Amazon Mechanical Turk

Status: Real service named after a hoax
Amazon.com has unveiled a new web service called Amazon Mechanical Turk. I'm making note of it here because they've named it after a famous hoax: the Great Chess Automaton (aka the Mechanical Turk) of Baron Wolfgang von Kempelen. The Mechanical Turk, which wowed audiences during the eighteenth and nineteenth centuries, was supposedly a mechanical device that could play chess against human players (and win!). In reality, there was a man hidden inside the device who was doing the chess playing. Amazon's service similarly uses real humans to do tasks for computers. They describe it as Artificial Artificial Intelligence. Their site states: Complete simple tasks that people do better than computers. And, get paid for it. The kind of tasks they have in mind are things such as identifying objects in pictures (simple for a human; very hard for a computer). One problem I can see with their service is that people have the tendency to lie, cheat, and make mistakes. So will they need to have a human to check the work of the other humans?

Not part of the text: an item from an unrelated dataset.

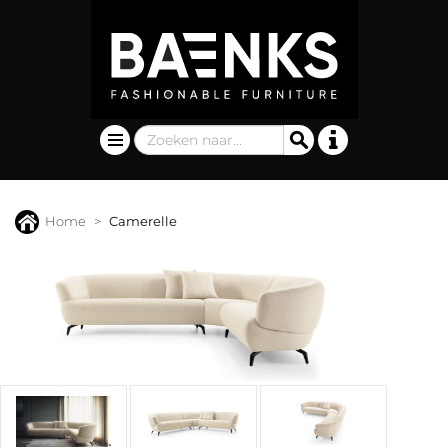
Home
Camerelle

In the meantime, it seems like a dream job for someone like Caias, who will do anything for money.

Technology

Posted on Tue Nov 08, 2005



Comments

It doesn't seem like I'll be making a lot of money doing this, but I may give it a shot if I get REALLY bored.
Posted by JoeSixpack  on  Wed Nov 09, 2005  at  08:08 AM
Well, it looks like you will probably make a few cent's for each task completed...So, it seems like an interesting job for someone that is bored.....I am thinking about signing up.....
Posted by X  on  Wed Nov 09, 2005  at  08:15 AM
Oook, I registered...and I started doing it....It is VERY easy, but what I an doing is looking at multiple pictures of store fronts and choosing which ones should represent the store.....But these are the most horrible pictures though.....and if your suggestion is accepted, you make 3 cent's per hit...but this takes no time to do....kinda fun....
Posted by X  on  Wed Nov 09, 2005  at  09:34 AM
It appears to be a street-level mapping service of some kind - where you would search for businesses in a particular city and get directions, an address, and a picture of the actual location
Posted by Nick  on  Wed Nov 09, 2005  at  02:08 PM
I can see it now

Amazon: we do have people running the place! but they're all dumb asses so.... Hey! thats all we could afford, so yeah... shut up!
Posted by Blood For Nothing  on  Wed Nov 09, 2005  at  03:04 PM
I tried it last night. I did about over one hundred "hits" in about an hour, which I guess would make me a whopping $3. or so, assuming all my hits are accepted, that is.
Posted by Cranky Media Guy  on  Wed Nov 09, 2005  at  05:41 PM
So far I have .27 cents in my account...!! yeah!!!
Posted by X  on  Thu Nov 10, 2005  at  07:19 AM
Geeze, they are literally taken from a moving car. I had three images of the UPS truck in the next lane. If this weren't Amazon, I'd say it was a scam. As it is, it might just be a hoax. Either way, it seems rather poorly implemented.
Posted by Charybdis  on  Thu Nov 10, 2005  at  01:22 PM
I agree that this must be some kind of mapping project. I am really enjoying seeing the country through pictures. These are not touristy, but real-to-life pictures, and it is most interesting to me.
I have almost made a whole dollar so far! 😛
I like the pics more than the money, obviously.
Posted by thephrog  on  Thu Nov 10, 2005  at  02:36 PM
I also was wondering how much the people with the cameras on their cars were making? I want to do that job! 😊 Get paid to drive around town. Yeah!
Posted by thephrog  on  Thu Nov 10, 2005  at  02:39 PM
From a description page there (somewhere I read it, but I don't remember where), it seems at least one of the ways they can check the work is to give the same "hit" (such as the choosing the best storefront photo) to multiple people and if they all give the same answer then it is accepted and they all get payed. Assuming the hits are handed out at random with no way to force a certain one to appear, that would keep liars and cheats from messing things up.

They also said it's possible for a person who wants to hand out tasks using their system to choose to review the work and approve it. However, it seems to me that would invite cheating. Some cheater could post a job to say write a product description (one of the tasks that was there when I looked), wait for someone to submit one, reject it but go ahead and use it anyway, geting the text without paying for it.
Posted by kf  on  Fri Nov 11, 2005  at  04:34 PM
Over at the Britannica Blog, William Hosch has posted a sketch of the Mechanical Turk, if you'd like to see it for yourself.